Alaska would experience significant harm from Republican efforts to repeal the Affordable Care Act (ACA), as we’ve explained. But the risk to its Medicaid expansion, which has provided health coverage for more than 30,000 Alaskans and especially benefited Alaska Natives, would be especially serious — and would begin as early as 2020.
Among other harmful provisions, both the Senate and House health bills would effectively end the ACA’s Medicaid expansion. Specifically, the Senate bill would phase down federal funding for the expansion from 2021 to 2023, increasing Alaska’s cost to maintain its expansion five-fold by 2024. Alaska, which has faced persistent budget problems in recent years, would almost certainly find it fiscally unsustainable to continue its expansion, as would many or all other states.
But Alaska’s expansion, in particular, would be at grave risk beginning in 2020 — even before the federal enhanced match would start phasing down in 2021 under the Senate bill and long before it would fully phase out in 2024. That’s because, under the Senate bill, Alaska’s Medicaid expansion could be subject to a legal challenge that’s likely to succeed.
Alaska Governor Bill Walker expanded Medicaid by executive order, relying on a state law that requires Alaska to cover all groups that states must cover under federal Medicaid law, usually referred to as mandatory coverage groups. Despite the U.S. Supreme Court decision allowing states to decide whether to expand Medicaid, the Medicaid statute continues to list expansion adults as a mandatory group, so Governor Walker followed Alaska law and took up the expansion. A court challenge to Governor Walker’s executive order was rejected on the grounds that Alaska law requires the state to cover all mandatory coverage groups.

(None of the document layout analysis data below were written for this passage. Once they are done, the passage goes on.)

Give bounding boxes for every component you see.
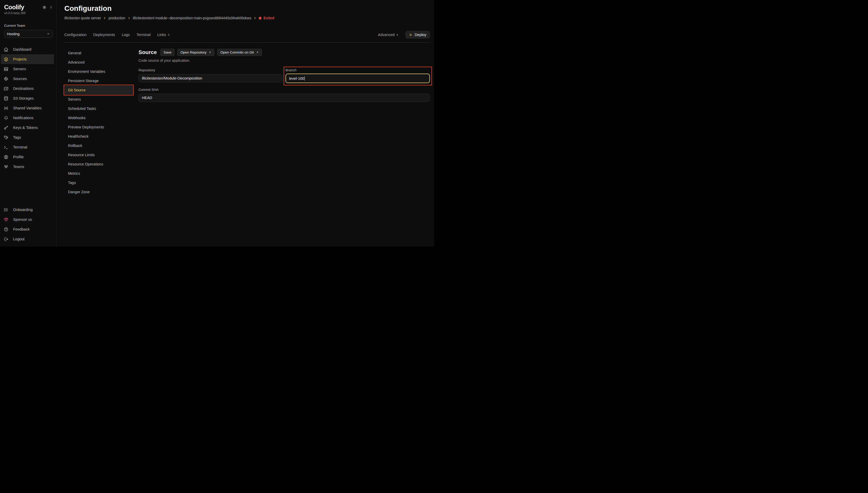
text-cursor bbox=[304, 76, 305, 81]
commit-sha-field: Commit SHA bbox=[139, 88, 430, 102]
subnav-item-general[interactable]: General bbox=[64, 48, 133, 58]
open-commits-button[interactable]: Open Commits on Git bbox=[217, 49, 262, 56]
sidebar-item-terminal[interactable]: Terminal bbox=[1, 142, 54, 152]
chevron-right-icon bbox=[103, 17, 106, 20]
tab-configuration[interactable]: Configuration bbox=[64, 33, 86, 37]
branch-label: Branch bbox=[285, 68, 430, 72]
commit-sha-input[interactable] bbox=[139, 94, 430, 102]
theme-sun-icon[interactable] bbox=[42, 5, 47, 10]
subnav-item-rollback[interactable]: Rollback bbox=[64, 141, 133, 150]
git-source-panel: Source Save Open Repository Open Commits… bbox=[139, 48, 430, 246]
status-dot-icon bbox=[259, 17, 261, 20]
selector-icon bbox=[396, 34, 399, 36]
subnav-item-persistent-storage[interactable]: Persistent Storage bbox=[64, 76, 133, 85]
repository-label: Repository bbox=[139, 68, 283, 72]
git-source-icon bbox=[4, 77, 8, 81]
tabs-row: Configuration Deployments Logs Terminal … bbox=[64, 31, 430, 39]
subnav-item-tags[interactable]: Tags bbox=[64, 178, 133, 187]
sidebar-item-onboarding[interactable]: Onboarding bbox=[1, 205, 54, 215]
sidebar-item-servers[interactable]: Servers bbox=[1, 64, 54, 74]
sidebar-item-feedback[interactable]: Feedback bbox=[1, 224, 54, 234]
chevron-down-icon bbox=[47, 32, 50, 36]
sidebar-item-keys-tokens[interactable]: Keys & Tokens bbox=[1, 123, 54, 132]
sidebar-item-projects[interactable]: Projects bbox=[1, 54, 54, 64]
sidebar-item-tags[interactable]: Tags bbox=[1, 132, 54, 142]
status-badge: Exited bbox=[259, 16, 274, 20]
subnav-item-servers[interactable]: Servers bbox=[64, 95, 133, 104]
chevron-right-icon bbox=[128, 17, 130, 20]
subnav-item-git-source[interactable]: Git Source bbox=[64, 85, 133, 95]
tags-icon bbox=[4, 135, 8, 140]
heart-hands-icon bbox=[4, 217, 8, 222]
help-circle-icon bbox=[4, 227, 8, 232]
tab-links[interactable]: Links bbox=[157, 33, 170, 37]
sidebar-item-notifications[interactable]: Notifications bbox=[1, 113, 54, 123]
app-root: Coolify v4.0.0-beta.399 Current Team Hos… bbox=[0, 0, 434, 246]
deploy-button[interactable]: Deploy bbox=[405, 31, 430, 39]
settings-subnav: General Advanced Environment Variables P… bbox=[64, 48, 133, 246]
current-team-label: Current Team bbox=[0, 15, 56, 27]
sidebar-item-sponsor[interactable]: Sponsor us bbox=[1, 215, 54, 224]
subnav-item-resource-operations[interactable]: Resource Operations bbox=[64, 159, 133, 169]
section-title: Source bbox=[139, 49, 157, 55]
status-text: Exited bbox=[263, 16, 274, 20]
external-link-icon bbox=[256, 51, 259, 54]
chevron-right-icon bbox=[254, 17, 256, 20]
breadcrumb-environment[interactable]: production bbox=[108, 16, 125, 20]
selector-icon bbox=[167, 34, 170, 36]
terminal-icon bbox=[4, 145, 8, 150]
play-icon bbox=[409, 33, 412, 37]
section-description: Code source of your application. bbox=[139, 59, 430, 63]
key-icon bbox=[4, 125, 8, 130]
sidebar-item-sources[interactable]: Sources bbox=[1, 74, 54, 84]
tab-logs[interactable]: Logs bbox=[122, 33, 130, 37]
team-select[interactable]: Hosting bbox=[4, 30, 53, 38]
subnav-item-healthcheck[interactable]: Healthcheck bbox=[64, 132, 133, 141]
subnav-item-scheduled-tasks[interactable]: Scheduled Tasks bbox=[64, 104, 133, 113]
app-logo: Coolify bbox=[4, 4, 24, 10]
database-icon bbox=[4, 96, 8, 101]
advanced-menu[interactable]: Advanced bbox=[378, 33, 399, 37]
variable-icon bbox=[4, 106, 8, 111]
bell-icon bbox=[4, 115, 8, 121]
subnav-item-metrics[interactable]: Metrics bbox=[64, 169, 133, 178]
external-link-icon bbox=[209, 51, 211, 54]
subnav-item-danger-zone[interactable]: Danger Zone bbox=[64, 187, 133, 197]
logo-row: Coolify bbox=[0, 0, 56, 10]
open-repository-button[interactable]: Open Repository bbox=[177, 49, 215, 56]
main-content: Configuration illicitonion quote server … bbox=[57, 0, 434, 246]
sidebar-item-s3-storages[interactable]: S3 Storages bbox=[1, 93, 54, 103]
sidebar-footer-nav: Onboarding Sponsor us Feedback Logout bbox=[0, 205, 56, 246]
subnav-item-webhooks[interactable]: Webhooks bbox=[64, 113, 133, 123]
breadcrumb: illicitonion quote server production ill… bbox=[64, 16, 430, 21]
page-title: Configuration bbox=[64, 4, 430, 13]
user-circle-icon bbox=[4, 155, 8, 159]
layers-icon bbox=[4, 57, 8, 62]
theme-selector-icon[interactable] bbox=[49, 6, 53, 9]
subnav-item-environment-variables[interactable]: Environment Variables bbox=[64, 67, 133, 76]
subnav-item-advanced[interactable]: Advanced bbox=[64, 58, 133, 67]
sidebar-item-dashboard[interactable]: Dashboard bbox=[1, 44, 54, 54]
server-icon bbox=[4, 67, 8, 71]
checklist-icon bbox=[4, 207, 8, 212]
repository-input[interactable] bbox=[139, 74, 283, 82]
sidebar-primary-nav: Dashboard Projects Servers Sources Desti… bbox=[0, 44, 56, 172]
sidebar-item-teams[interactable]: Teams bbox=[1, 162, 54, 172]
branch-field: Branch level-100 bbox=[285, 68, 430, 83]
branch-input[interactable]: level-100 bbox=[285, 73, 430, 83]
logout-icon bbox=[4, 237, 8, 242]
sidebar-item-profile[interactable]: Profile bbox=[1, 152, 54, 162]
breadcrumb-resource[interactable]: illicitestonion/-module--decomposition:m… bbox=[133, 16, 252, 20]
sidebar-item-destinations[interactable]: Destinations bbox=[1, 84, 54, 93]
breadcrumb-project[interactable]: illicitonion quote server bbox=[64, 16, 101, 20]
commit-sha-label: Commit SHA bbox=[139, 88, 430, 92]
tab-deployments[interactable]: Deployments bbox=[93, 33, 115, 37]
team-select-value: Hosting bbox=[7, 32, 20, 36]
subnav-item-resource-limits[interactable]: Resource Limits bbox=[64, 150, 133, 159]
tab-terminal[interactable]: Terminal bbox=[136, 33, 151, 37]
sidebar-item-logout[interactable]: Logout bbox=[1, 234, 54, 244]
subnav-item-preview-deployments[interactable]: Preview Deployments bbox=[64, 123, 133, 132]
save-button[interactable]: Save bbox=[160, 49, 175, 56]
sidebar-item-shared-variables[interactable]: Shared Variables bbox=[1, 103, 54, 113]
home-icon bbox=[4, 47, 8, 52]
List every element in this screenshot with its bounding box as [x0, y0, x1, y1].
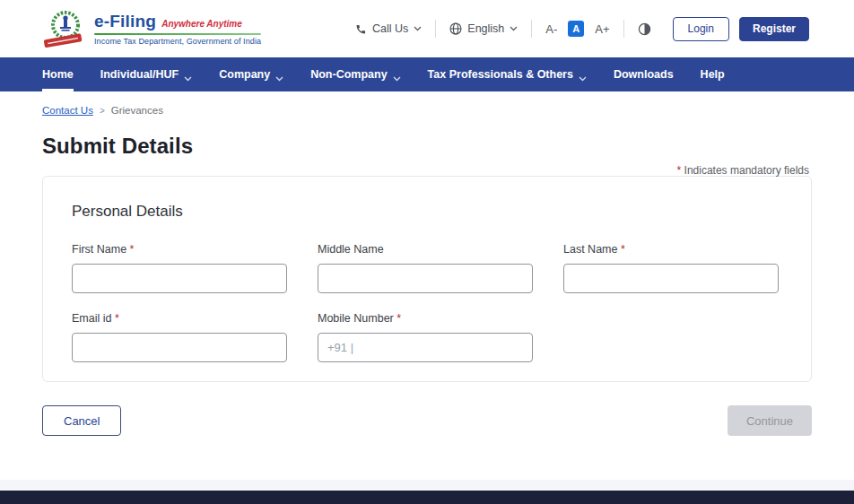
- last-name-input[interactable]: [563, 264, 779, 293]
- font-decrease-button[interactable]: A-: [545, 23, 557, 35]
- form-grid: First Name * Middle Name Last Name * Ema…: [72, 243, 782, 362]
- form-actions: Cancel Continue: [42, 405, 812, 436]
- logo-subtitle: Income Tax Department, Government of Ind…: [94, 37, 261, 46]
- cancel-button[interactable]: Cancel: [42, 405, 121, 436]
- header-utilities: Call Us English A- A A+: [355, 17, 809, 41]
- middle-name-label: Middle Name: [318, 243, 533, 256]
- middle-name-field-group: Middle Name: [318, 243, 533, 293]
- last-name-field-group: Last Name *: [563, 243, 779, 293]
- font-increase-button[interactable]: A+: [595, 23, 609, 35]
- nav-item-individual-huf[interactable]: Individual/HUF: [87, 57, 206, 91]
- brand-name: e-Filing: [94, 12, 156, 31]
- brand-tagline: Anywhere Anytime: [161, 19, 242, 29]
- first-name-input[interactable]: [72, 264, 287, 293]
- chevron-down-icon: [579, 72, 587, 77]
- logo-text: e-Filing Anywhere Anytime Income Tax Dep…: [94, 12, 261, 46]
- main-navbar: Home Individual/HUF Company Non-Company …: [0, 57, 854, 91]
- call-us-menu[interactable]: Call Us: [355, 22, 422, 35]
- call-us-label: Call Us: [372, 22, 408, 35]
- site-logo[interactable]: e-Filing Anywhere Anytime Income Tax Dep…: [42, 7, 261, 50]
- chevron-down-icon: [275, 72, 283, 77]
- section-title: Personal Details: [72, 203, 782, 221]
- mobile-number-label: Mobile Number *: [318, 312, 533, 325]
- nav-item-home[interactable]: Home: [29, 57, 87, 91]
- required-asterisk: *: [396, 312, 401, 325]
- chevron-down-icon: [393, 72, 401, 77]
- font-size-controls: A- A A+: [545, 21, 609, 37]
- globe-icon: [449, 22, 462, 35]
- phone-icon: [355, 23, 367, 35]
- nav-item-help[interactable]: Help: [687, 57, 738, 91]
- middle-name-input[interactable]: [318, 264, 533, 293]
- asterisk: *: [677, 164, 682, 177]
- breadcrumb: Contact Us > Grievances: [42, 105, 854, 116]
- personal-details-card: Personal Details First Name * Middle Nam…: [42, 176, 812, 382]
- email-label: Email id *: [72, 312, 287, 325]
- chevron-down-icon: [414, 26, 422, 31]
- page-title: Submit Details: [42, 134, 854, 159]
- mobile-number-input[interactable]: [318, 333, 533, 362]
- language-label: English: [467, 22, 504, 35]
- mobile-number-field-group: Mobile Number *: [318, 312, 533, 362]
- footer-bar: [0, 491, 854, 504]
- nav-item-company[interactable]: Company: [205, 57, 297, 91]
- required-asterisk: *: [115, 312, 119, 325]
- nav-item-tax-professionals[interactable]: Tax Professionals & Others: [414, 57, 600, 91]
- required-asterisk: *: [130, 243, 135, 256]
- header-divider: [531, 20, 532, 38]
- breadcrumb-separator: >: [100, 106, 105, 116]
- breadcrumb-contact-us-link[interactable]: Contact Us: [42, 105, 93, 116]
- required-asterisk: *: [621, 243, 625, 256]
- national-emblem-icon: [42, 7, 87, 50]
- last-name-label: Last Name *: [563, 243, 779, 256]
- top-header: e-Filing Anywhere Anytime Income Tax Dep…: [0, 0, 854, 57]
- contrast-toggle-icon[interactable]: [638, 22, 651, 36]
- language-menu[interactable]: English: [449, 22, 518, 35]
- continue-button[interactable]: Continue: [728, 405, 812, 436]
- nav-item-downloads[interactable]: Downloads: [600, 57, 687, 91]
- font-normal-button[interactable]: A: [568, 21, 584, 37]
- header-divider: [623, 20, 624, 38]
- pre-footer-band: [0, 480, 854, 491]
- logo-divider: [94, 33, 261, 35]
- email-field-group: Email id *: [72, 312, 287, 362]
- mandatory-fields-note: * Indicates mandatory fields: [677, 164, 809, 177]
- first-name-field-group: First Name *: [72, 243, 287, 293]
- email-input[interactable]: [72, 333, 287, 362]
- nav-item-non-company[interactable]: Non-Company: [297, 57, 414, 91]
- chevron-down-icon: [184, 72, 192, 77]
- header-divider: [435, 20, 436, 38]
- login-button[interactable]: Login: [673, 17, 729, 41]
- first-name-label: First Name *: [72, 243, 287, 256]
- chevron-down-icon: [510, 26, 518, 31]
- register-button[interactable]: Register: [739, 17, 809, 41]
- breadcrumb-current: Grievances: [111, 105, 163, 116]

Both the House and Senate bills would change the Medicaid statute, however, by repealing the mandatory coverage group for expansion adults and substituting a new optional coverage group beginning in 2020. That would put Alaska’s expansion at grave risk of being overturned if, for example, any member of the Alaska legislature were to again bring suit to challenge the Governor’s authority to expand. Under Alaska law, the legislature must authorize the addition of an optional Medicaid coverage group, which would be unlikely, especially in the face of declining federal funding for the expansion. Thus, while the Senate bill threatens coverage for all 11 million people who have gained Medicaid coverage under expansion, it poses an especially immediate and grave risk to Alaskans.